-
Notifications
You must be signed in to change notification settings - Fork 122
Description
Description of the bug:
The converted tflite consumes so much memory when I run the example cpp inference code (ai_edge_torch/generative/examples/cpp/text_generator_main.cc). I take the converted qwen3-0.6B (fp16) as example.
PID USER PR NI VIRT RES SHR S %CPU %MEM TIME+ COMMAND
34897 xyz 20 0 32.7g 11.3g 979712 S 0.0 3.0 0:10.17 genai
11.3GB physical mem is used after running the line below in BuildKVCache() function in the example cpp code.
tflite::SignatureRunner* runner = interpreter->GetSignatureRunner("decode");
Per the parameters of Qwen3-0.6B, the model itself will consume 1.2GB (0.6B*sizeof(fp16)).
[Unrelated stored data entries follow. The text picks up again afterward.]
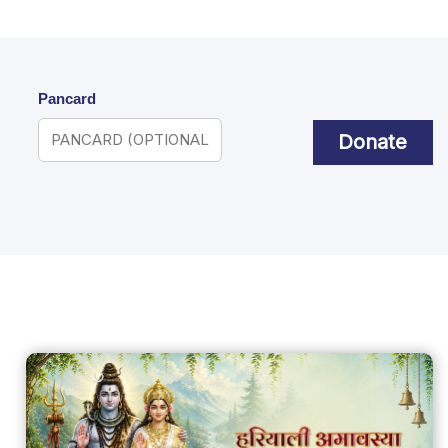
Pancard
Donate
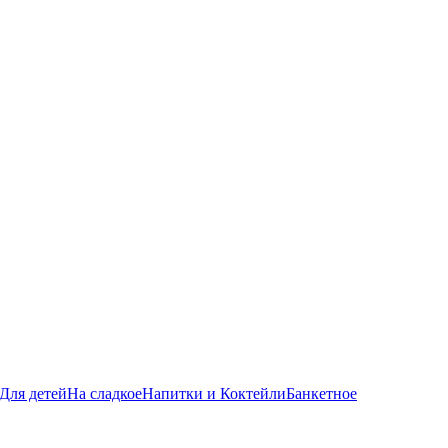
Для детей
На сладкое
Напитки и Коктейли
Банкетное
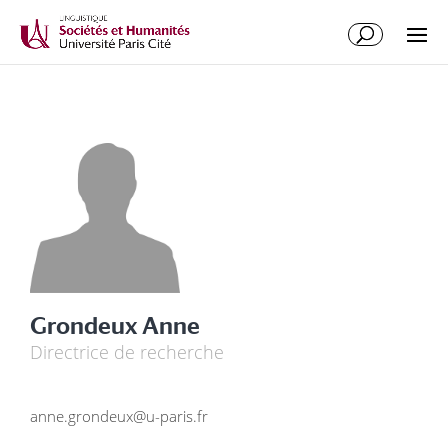
Grondeux Anne
Directrice de recherche
anne.grondeux@u-paris.fr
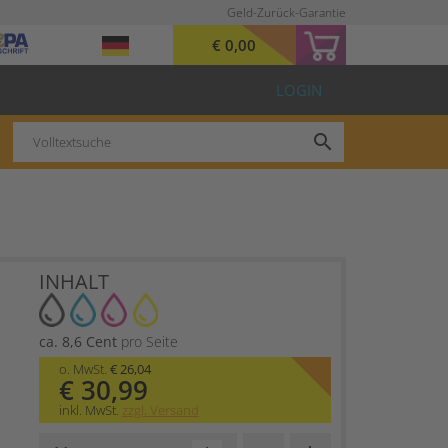
Geld-Zurück-Garantie
€ 0,00
LOGIN
search
INHALT
ca. 8,6 Cent
pro Seite
o. MwSt.
€ 26,04
€ 30,99
inkl. MwSt.
zzgl. Versand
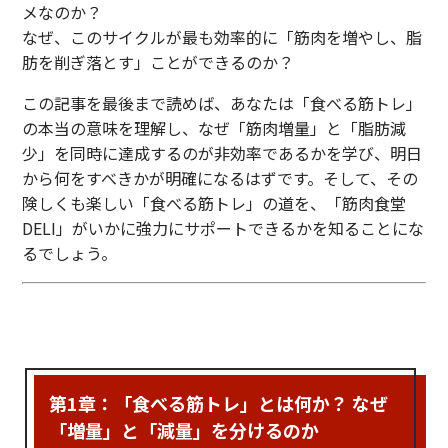
メなのか？
なぜ、このサイクルが最も効率的に「筋肉を増やし、脂
肪を削ぎ落とす」ことができるのか？
この記事を最後まで読めば、あなたは「食べる筋トレ」
の本当の意味を理解し、なぜ「筋肉増量」と「脂肪減
少」を同時に達成するのが非効率であるかを学び、明日
から何をすべきかが明確になるはずです。そして、その
険しくも楽しい「食べる筋トレ」の道を、「筋肉食堂
DELI」がいかに強力にサポートできるかを知ることにな
るでしょう。
第1章：「食べる筋トレ」とは何か？ なぜ
「増量」と「減量」を分けるのか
The
KV_CACHE_SIZE = 2 x batch_size x seq_len x num_layer x num_head x head_dim x sizeof(fp16) = 2x1x1280x28x16x128x2 = 294MB. Note that the seq_len I choose is 1280 which is the max kv cache size (1280 by default) I set in the ai_edge_torch/generative/utilities/converter.py.
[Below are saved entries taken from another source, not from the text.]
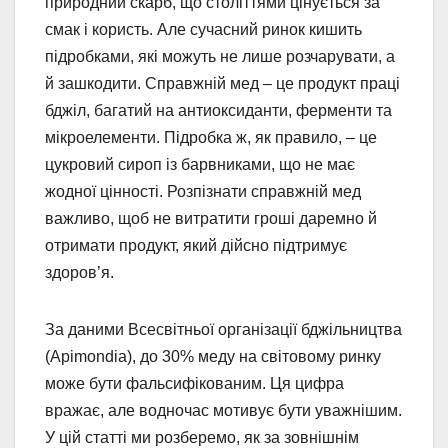
природний скарб, що століттями цінується за
смак і користь. Але сучасний ринок кишить
підробками, які можуть не лише розчарувати, а
й зашкодити. Справжній мед – це продукт праці
бджіл, багатий на антиоксиданти, ферменти та
мікроелементи. Підробка ж, як правило, – це
цукровий сироп із барвниками, що не має
жодної цінності. Розпізнати справжній мед
важливо, щоб не витратити гроші даремно й
отримати продукт, який дійсно підтримує
здоров’я.
За даними Всесвітньої організації бджільництва
(Apimondia), до 30% меду на світовому ринку
може бути фальсифікованим. Ця цифра
вражає, але водночас мотивує бути уважнішим.
У цій статті ми розберемо, як за зовнішнім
I also tested no quantization (f32) for qwen3, and model like smolLM2-135-Instruct. They all consume much higher mem than the calculated result.
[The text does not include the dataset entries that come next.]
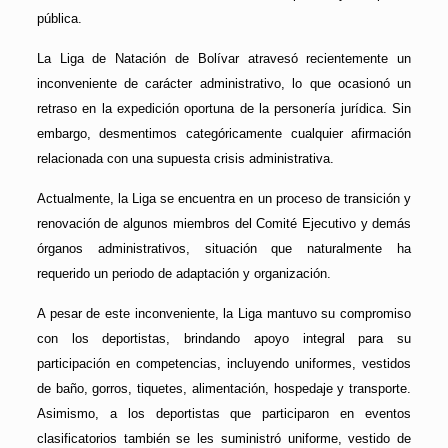
pública.
La Liga de Natación de Bolívar atravesó recientemente un
inconveniente de carácter administrativo, lo que ocasionó un
retraso en la expedición oportuna de la personería jurídica. Sin
embargo, desmentimos categóricamente cualquier afirmación
relacionada con una supuesta crisis administrativa.
Actualmente, la Liga se encuentra en un proceso de transición y
renovación de algunos miembros del Comité Ejecutivo y demás
órganos administrativos, situación que naturalmente ha
requerido un periodo de adaptación y organización.
A pesar de este inconveniente, la Liga mantuvo su compromiso
con los deportistas, brindando apoyo integral para su
participación en competencias, incluyendo uniformes, vestidos
de baño, gorros, tiquetes, alimentación, hospedaje y transporte.
Asimismo, a los deportistas que participaron en eventos
clasificatorios también se les suministró uniforme, vestido de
What might be wrong? or expected result?
I use the latest ai-edge-torch code (master branch, dependencies: pytorch 2.7.1, tf_nightly_2.20.0.dev20250619) to convert the pytorch model, and use tflite runtime version TF2.19.0 release to build & run the text_generator_main.cc.
Actual vs expected behavior:
No response
Any other information you'd like to share?
No response